Фелисьен помогал Анжелике, и обоюдная работа умиротворяла их, вводила в повседневную жизнь. Между ними не было произнесено ни одного слова о любви, ни разу их пальцы не соприкоснулись с умыслом, и, тем не менее, взаимные узы крепли с каждым часом.

– Что ты делаешь, отец? Тебя, совсем не слышно. Анжелика повернулась к Гюберу; руки его сматывали нитку на стерженек, но нежные глаза покоились на лице жены.

– Я мотаю золото для твоей матери.

И от того, как он передал катушку золота, как благодарно кивнула Гюбертина, от всей заботливости, какой Гюбер окружал жену, исходило теплое дыхание нежности и обволакивало вновь склонившихся над станком Анжелику и Фелисьена. Сама мастерская со старыми стенами, старыми инструментами, со всем своим многовековым спокойствием была соучастницей любви. Казалось, – это далекая от мира, погруженная в мечту страна добрых душ, страна, где царит чудо и легко сбываются все радости.
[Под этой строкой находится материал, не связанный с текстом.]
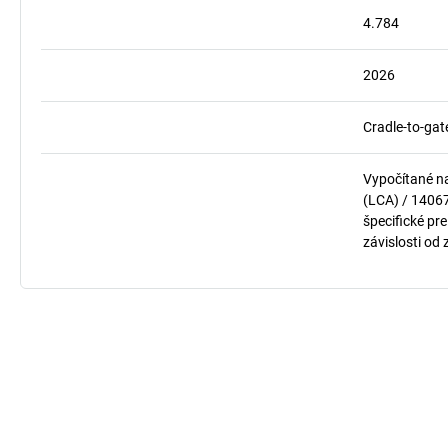
4.784
2026
Cradle-to-gat
Vypočítané n
(LCA) / 1406
špecifické pre
závislosti od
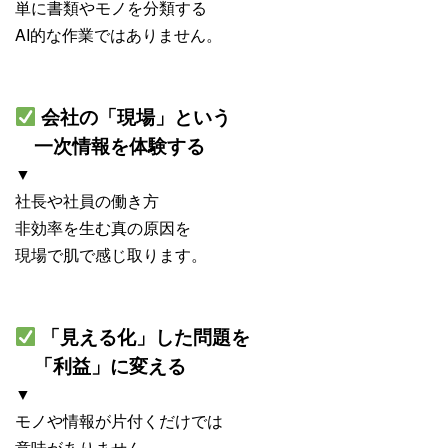
単に書類やモノを分類する
AI的な作業ではありません。
会社の「現場」という
一次情報を体験する
▼
社長や社員の働き方
非効率を生む真の原因を
現場で肌で感じ取ります。
「見える化」した問題を
「利益」に変える
▼
モノや情報が片付くだけでは
意味がありません。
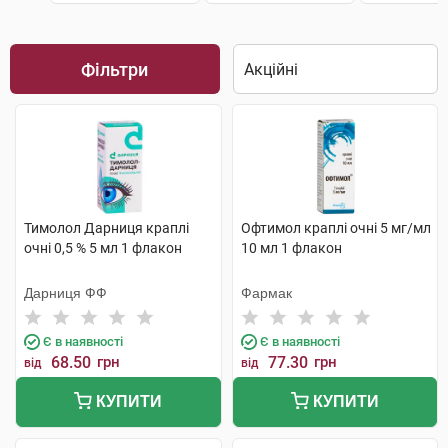
Фільтри
Тимолол Дарниця краплі
Офтимол краплі очні 5 мг/мл
очні 0,5 % 5 мл 1 флакон
10 мл 1 флакон
Дарниця ФФ
Фармак
Є в наявності
Є в наявності
68.50
грн
77.30
грн
від
від
КУПИТИ
КУПИТИ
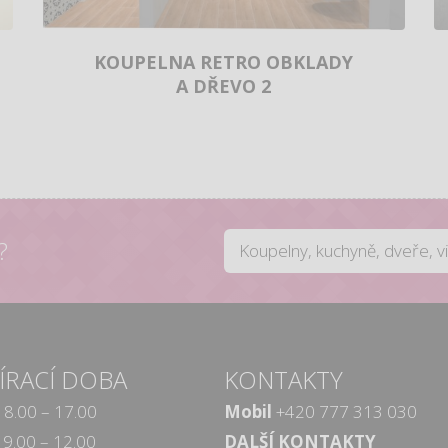
KOUPELNA RETRO OBKLADY
A DŘEVO 2
?
ÍRACÍ DOBA
KONTAKTY
8.00 – 17.00
Mobil
+420 777 313 030
9.00 – 12.00
DALŠÍ KONTAKTY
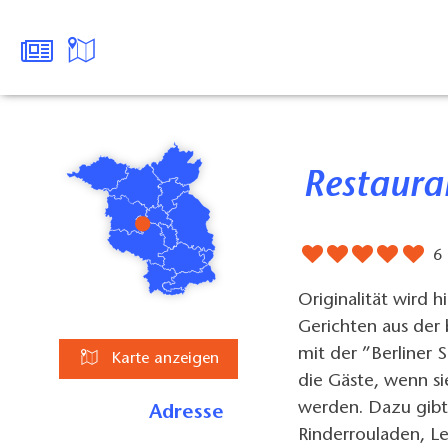
Restaur
6
Originalität wird 
Gerichten aus der
mit der ”Berliner 
Karte anzeigen
die Gäste, wenn s
werden. Dazu gibt 
Adresse
Rinderrouladen, Le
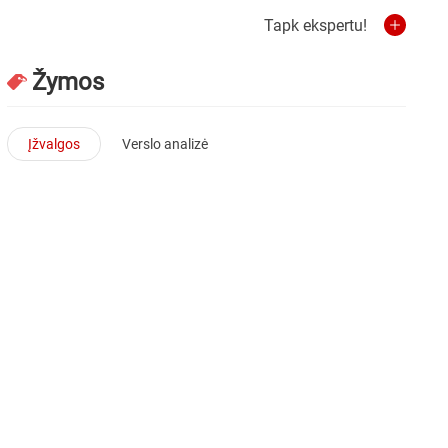
Tapk ekspertu!
Žymos
Įžvalgos
Verslo analizė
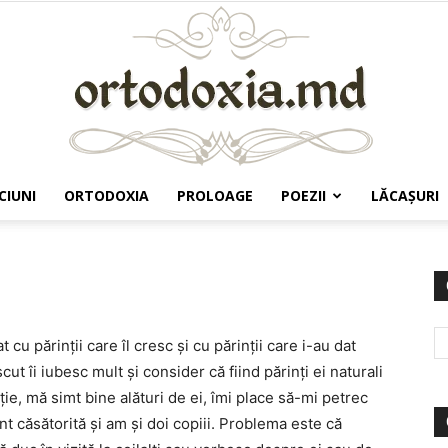
CIUNI
ORTODOXIA
PROLOAGE
POEZII
LĂCAŞURI
Ortodoxia.md
u părinţii care îl cresc şi cu părinţii care i-au dat
ut îi iubesc mult şi consider că fiind părinţi ei naturali
ţie, mă simt bine alături de ei, îmi place să-mi petrec
unt căsătorită şi am şi doi copiii. Problema este că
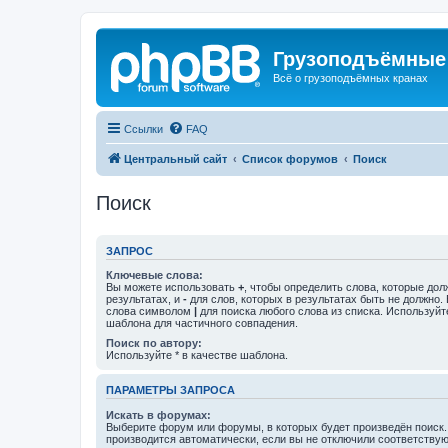
Грузоподъёмные
Всё о грузоподъёмных кранах
Ссылки
FAQ
Центральный сайт
Список форумов
Поиск
Поиск
ЗАПРОС
Ключевые слова:
Вы можете использовать
+
, чтобы определить слова, которые дол
результатах, и
-
для слов, которых в результатах быть не должно.
слова символом
|
для поиска любого слова из списка. Используй
шаблона для частичного совпадения.
Поиск по автору:
Используйте * в качестве шаблона.
ПАРАМЕТРЫ ЗАПРОСА
Искать в форумах:
Выберите форум или форумы, в которых будет произведён поиск
производится автоматически, если вы не отключили соответству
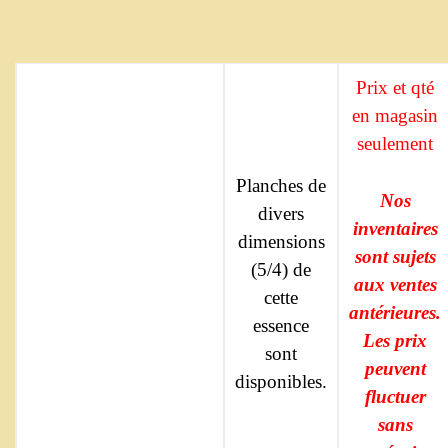
Prix et qté
en magasin
seulement
Planches de
Nos
divers
inventaires
dimensions
sont sujets
(5/4) de
aux ventes
cette
antérieures.
essence
Les prix
sont
peuvent
disponibles.
fluctuer
sans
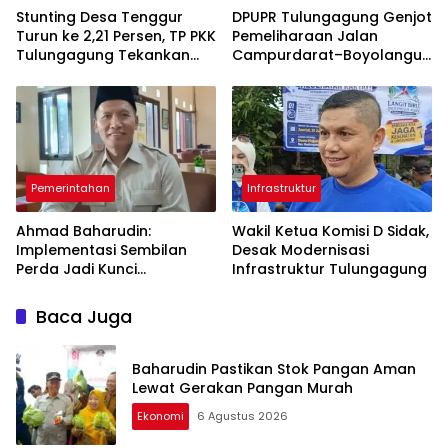
Stunting Desa Tenggur
DPUPR Tulungagung Genjot
Turun ke 2,21 Persen, TP PKK
Pemeliharaan Jalan
Tulungagung Tekankan
Campurdarat–Boyolangu,
Pendampingan
Ruas 7,6 Kilometer Mulai
Berkelanjutan
Diperbaiki
Pemerintahan
Infrastruktur
Ahmad Baharudin:
Wakil Ketua Komisi D Sidak,
Implementasi Sembilan
Desak Modernisasi
Perda Jadi Kunci
Infrastruktur Tulungagung
Keberhasilan
Pembangunan
Baca Juga
Tulungagung
Baharudin Pastikan Stok Pangan Aman
Lewat Gerakan Pangan Murah
Ekonomi
6 Agustus 2026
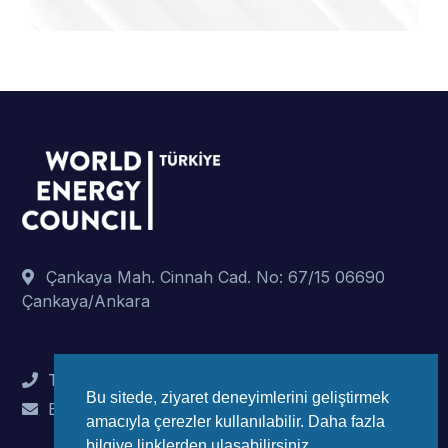
Çankaya Mah. Cinnah Cad. No: 67/15 06690
Çankaya/Ankara
Tel : +90 (312) 442 82 78
Bu sitede, ziyaret deneyimlerini geliştirmek
E-Mail : info@wec-turkiye.org.tr
amacıyla çerezler kullanılabilir. Daha fazla
bilgiye linklerden ulaşabilirsiniz.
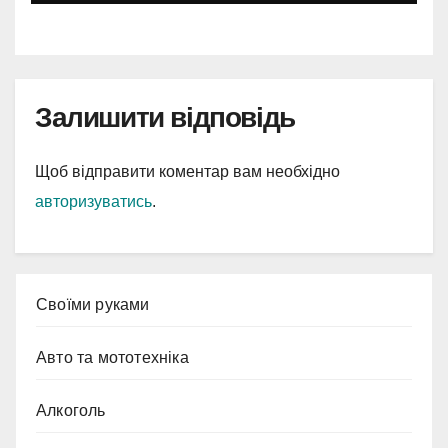
Залишити відповідь
Щоб відправити коментар вам необхідно
авторизуватись
.
Cвоїми руками
Авто та мототехніка
Алкоголь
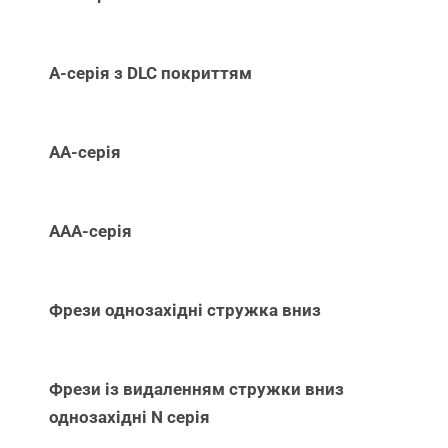
А-серія з DLC покриттям
АА-серія
ААА-серія
Фрези однозахідні стружка вниз
Фрези із видаленням стружки вниз
однозахідні N серія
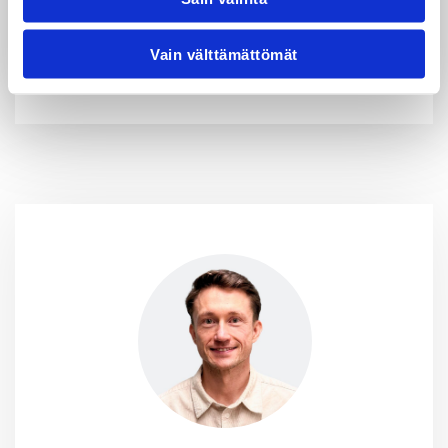
● Sivuvaikutukset ovat yleensä vähäisiä, kun hoito
tehdään ammattilaisen toimesta oikeilla
Vain välttämättömät
annoksilla.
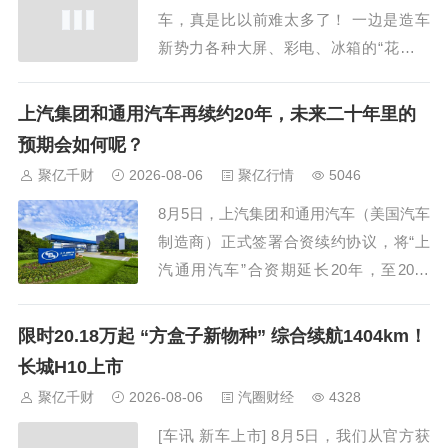
车，真是比以前难太多了！ 一边是造车
新势力各种大屏、彩电、冰箱的“花式炫
技”；另一边又放不下传统合资大厂沉淀
多年的底盘质感、安全底蕴和售后体系。
上汽集团和通用汽车再续约20年，未来二十年里的
尤其是预算卡在20万上下，大家最担心
预期会如何呢？
的，其实还是那些看不见的地方，比如：
聚亿千财
2026-08-06
聚亿行情
5046
三电靠不靠谱？底盘稳不稳？续航是不是
8月5日，上汽集团和通用汽车（美国汽车
虚标？...
制造商）正式签署合资续约协议，将“上
汽通用汽车”合资期延长20年，至2047
年。两家公司最初于1997年签订合资协
议，第一合约期限为20年，在期满之前，
限时20.18万起 “方盒子新物种” 综合续航1404km！
双方通过修订合营合同并经审批后延长至
长城H10上市
30年，到期时间顺延至2027年6月，即明
聚亿千财
2026-08-06
汽圈财经
4328
年6月份就要到期。所以现在已到关...
[车讯 新车上市] 8月5日，我们从官方获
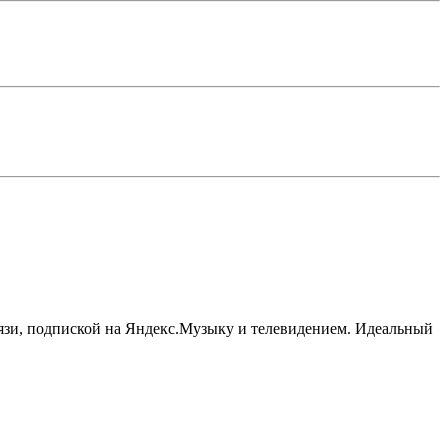
язи, подпиской на Яндекс.Музыку и телевидением. Идеальный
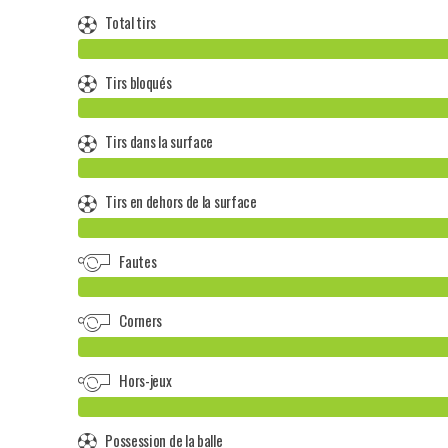
Total tirs
Tirs bloqués
Tirs dans la surface
Tirs en dehors de la surface
Fautes
Corners
Hors-jeux
Possession de la balle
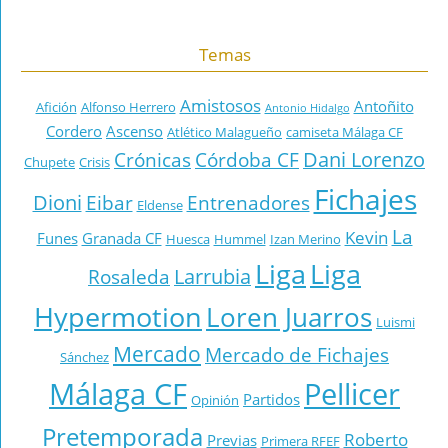
Temas
Amistosos
Antoñito
Afición
Alfonso Herrero
Antonio Hidalgo
Cordero
Ascenso
Atlético Malagueño
camiseta Málaga CF
Dani Lorenzo
Crónicas
Córdoba CF
Chupete
Crisis
Fichajes
Dioni
Eibar
Entrenadores
Eldense
La
Kevin
Funes
Granada CF
Huesca
Hummel
Izan Merino
Liga
Liga
Larrubia
Rosaleda
Hypermotion
Loren Juarros
Luismi
Mercado
Mercado de Fichajes
Sánchez
Málaga CF
Pellicer
Partidos
Opinión
Pretemporada
Roberto
Previas
Primera RFEF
Митру нужно было сдавать через пять дней. Анжелика, уже уверенная, что кончит в срок и даже сэкономит один день, вздохнула наконец свободно и только тут с изумлением заметила, что Фелисьен сидит совсем рядом с ней и даже опирается на козлы станка. Так они успели стать приятелями? Она уже не боролась против того, что покоряло ее в нем, не улыбалась лукаво тому, что он скрывал и о чем она догадывалась. Что усыпило ее тревожную настороженность? И все тот же вопрос вставал перед нею, вопрос, который она задавала себе каждый вечер, прежде чем заснуть: любит ли она его? Лежа в своей огромной кровати, Анжелика целыми часами перебирала эти слова и старалась поймать их ускользающий смысл. И вдруг в эту ночь она почувствовала, что сердце ее разрывается; обливаясь слезами, она спрятала голову в подушки, чтобы ее не услыхали. Она любит, любит его, она готова умереть от любви! Почему? Как? Анжелика не знала и не могла знать, но она любила Фелисьена, и все ее существо кричало об этом. Словно брызнул ослепительный свет, любовь просияла, как солнце. Долго плакала девушка, полная неизъяснимого смущения, и счастья, и горьких сожалений, что ничего не сказала Гюбертине. Тайна душила ее, и она торжественно поклялась себе, что станет вдвое холоднее с Фелисьеном, что выстрадает все до конца, но ни за что не откроет ему своей нежности. Любить, любить его и молчать – вот что будет ей наказанием, искуплением ее греха. И, погружаясь душой в это сладкое страдание, она думала о мученицах «Золотой легенды», ей казалось, что она их сестра, что она так же бичует себя, что ее покровительница св. Агнеса печальными и кроткими глазами смотрит на нее.